The regeneration efforts, launching as ‘Generation Regeneration’ focused on farmers, youth, consumers and its own employees, will center on three primary areas to help farmers adopt regenerative practices:
- Apply state-of-the-art science and technology, provide technical assistance: Leveraging its vast network of R&D experts and agronomists, Nestlé is, for example, developing higher-yielding coffee and cocoa varieties with lower environmental impact and assessing novel solutions to reduce emissions in the dairy supply chain. Nestlé will also offer agricultural training and help farmers exchange information and best practices that can be adapted locally.
- Offer investment support: The transition to regenerative agriculture comes with initial risks and new costs. Nestlé will support farmers by co-investing with them, facilitating lending or helping them obtain loans for specific equipment. The company will also work with partners to fund pilot projects to test and learn how best to advance regenerative agriculture.

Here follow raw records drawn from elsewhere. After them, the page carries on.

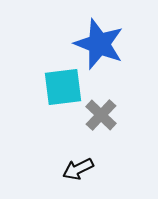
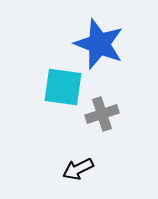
cyan square: rotated 15 degrees clockwise
gray cross: moved 1 px right, 1 px up; rotated 28 degrees clockwise
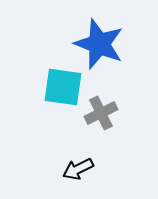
gray cross: moved 1 px left, 1 px up; rotated 8 degrees counterclockwise
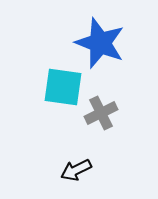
blue star: moved 1 px right, 1 px up
black arrow: moved 2 px left, 1 px down
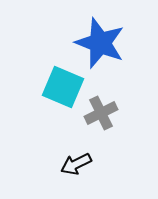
cyan square: rotated 15 degrees clockwise
black arrow: moved 6 px up
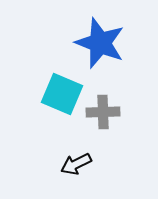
cyan square: moved 1 px left, 7 px down
gray cross: moved 2 px right, 1 px up; rotated 24 degrees clockwise
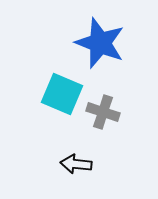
gray cross: rotated 20 degrees clockwise
black arrow: rotated 32 degrees clockwise
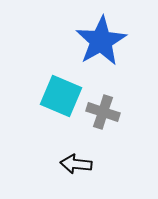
blue star: moved 1 px right, 2 px up; rotated 21 degrees clockwise
cyan square: moved 1 px left, 2 px down
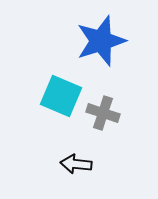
blue star: rotated 12 degrees clockwise
gray cross: moved 1 px down
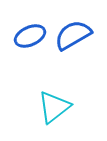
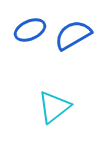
blue ellipse: moved 6 px up
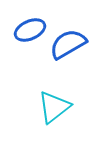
blue semicircle: moved 5 px left, 9 px down
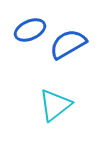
cyan triangle: moved 1 px right, 2 px up
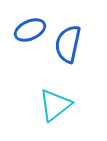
blue semicircle: rotated 48 degrees counterclockwise
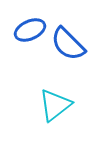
blue semicircle: rotated 57 degrees counterclockwise
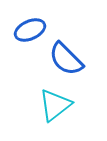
blue semicircle: moved 2 px left, 15 px down
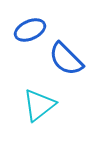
cyan triangle: moved 16 px left
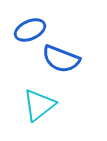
blue semicircle: moved 5 px left; rotated 24 degrees counterclockwise
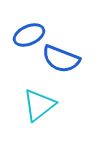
blue ellipse: moved 1 px left, 5 px down
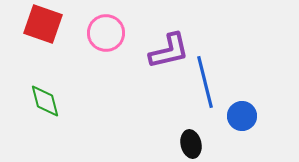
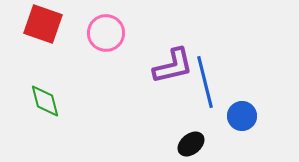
purple L-shape: moved 4 px right, 15 px down
black ellipse: rotated 64 degrees clockwise
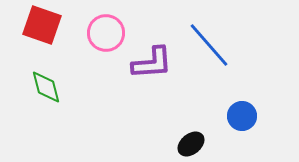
red square: moved 1 px left, 1 px down
purple L-shape: moved 21 px left, 3 px up; rotated 9 degrees clockwise
blue line: moved 4 px right, 37 px up; rotated 27 degrees counterclockwise
green diamond: moved 1 px right, 14 px up
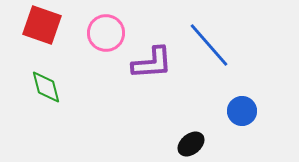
blue circle: moved 5 px up
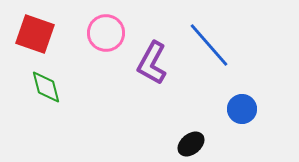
red square: moved 7 px left, 9 px down
purple L-shape: rotated 123 degrees clockwise
blue circle: moved 2 px up
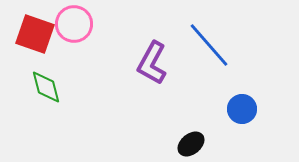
pink circle: moved 32 px left, 9 px up
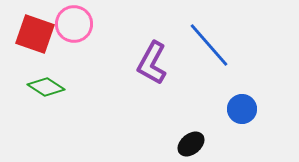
green diamond: rotated 42 degrees counterclockwise
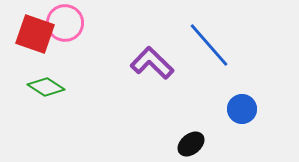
pink circle: moved 9 px left, 1 px up
purple L-shape: rotated 105 degrees clockwise
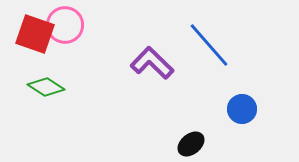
pink circle: moved 2 px down
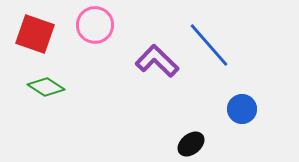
pink circle: moved 30 px right
purple L-shape: moved 5 px right, 2 px up
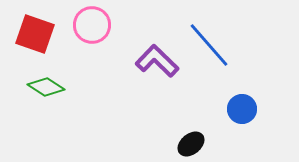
pink circle: moved 3 px left
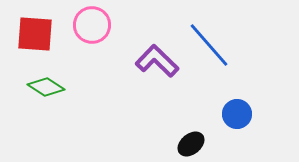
red square: rotated 15 degrees counterclockwise
blue circle: moved 5 px left, 5 px down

- Pay premiums for regenerative agriculture goods: Nestlé will offer premiums for many raw materials produced using regenerative agriculture practices and buy bigger quantities. This means rewarding farmers not only for the quantity and quality of ingredients, but also for the benefits they provide to the environment through soil protection, water management and carbon sequestration.
The announcement comes ahead of the Sept. 23 UN Food Systems Summit in New York, as part of Nestlé’s contribution to help achieve the Sustainable Development Goals (SDGs) by 2030. It also follows the recent report from the UN’s Intergovernmental Panel on Climate Change that shows the climate crisis is intensifying. “We know that regenerative agriculture plays a critical role in improving soil health, restoring water cycles and increasing biodiversity for the long term,” said Paul Bulcke, chairman, Nestlé. “These outcomes form the foundation of sustainable food production and, crucially, also contribute to achieving our ambitious climate targets.”
Nestlé is a signatory of the UN Business Ambition for 1.5°C pledge and was one of the first companies to share its detailed, time-bound climate plan in December 2020. The company is taking measures to halve its emissions by 2030 and achieve net zero by 2050.